Curating controversy

Published February 18, 2026

WHEN a museum alters a descriptor, it is never just about a word. It impacts memory, identity and who gets to belong in history. The row over the British Museum and its use of the term ‘Palestine’ has struck a nerve for that reason. Reports say that some gallery panels in its ancient Levant and Egypt sections were revised, with ‘Palestinian descent’ replaced by ‘Canaanite descent’ and parts of the eastern Mediterranean no longer labelled ‘Palestine’. The museum argued that the term, while widely used in scholarship since the 19th century, is no longer seen as historically neutral and is often understood as referring to a modern political territory. But critics fear that a people’s long presence is being quietly edited out. More than 5,000 people signed a petition calling for the changes to be reversed. Scholars defended the phrase ‘ancient Palestine’ as a valid academic term. Campaigners accused the museum of yielding to pressure after representations from UK Lawyers for Israel, a group that argued the word creates a “false impression of continuity”.
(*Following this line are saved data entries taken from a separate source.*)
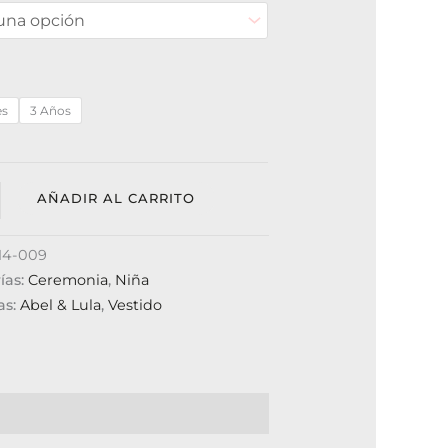
es
3 Años
AÑADIR AL CARRITO
14-009
ías:
Ceremonia
,
Niña
as:
Abel & Lula
,
Vestido
0)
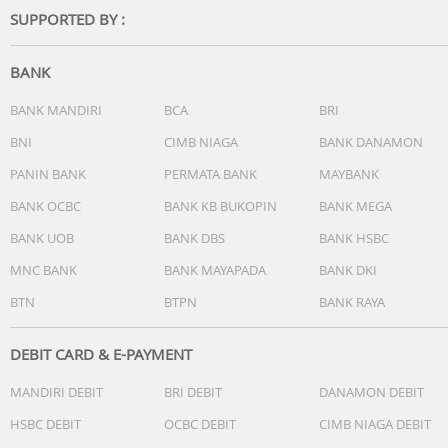
SUPPORTED BY :
BANK
BANK MANDIRI
BCA
BRI
BNI
CIMB NIAGA
BANK DANAMON
PANIN BANK
PERMATA BANK
MAYBANK
BANK OCBC
BANK KB BUKOPIN
BANK MEGA
BANK UOB
BANK DBS
BANK HSBC
MNC BANK
BANK MAYAPADA
BANK DKI
BTN
BTPN
BANK RAYA
DEBIT CARD & E-PAYMENT
MANDIRI DEBIT
BRI DEBIT
DANAMON DEBIT
HSBC DEBIT
OCBC DEBIT
CIMB NIAGA DEBIT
This matters because museums shape how millions understand the past. If terminology is adjusted after legal lobbying, even for technical reasons, transparency is vital. Otherwise, suspicion fills the gap. At the same time, clarity is needed. Historian William Dalrymple, who first criticised the move as “ridiculous”, later said reports that the museum had cancelled the name ‘Palestine’ altogether were wrong. After speaking to director Nicholas Cullinan, he relayed that only two panels had been amended during a routine refresh and that the museum is not removing references to Palestine. In fact, it currently hosts a display on Palestine and Gaza. The episode leaves uncomfortable questions. Why did this change happen quietly, and why did it take public outrage to clarify it? These are fraught times and under such circumstances cultural institutions must tread carefully and speak plainly. History deserves accuracy — and honesty.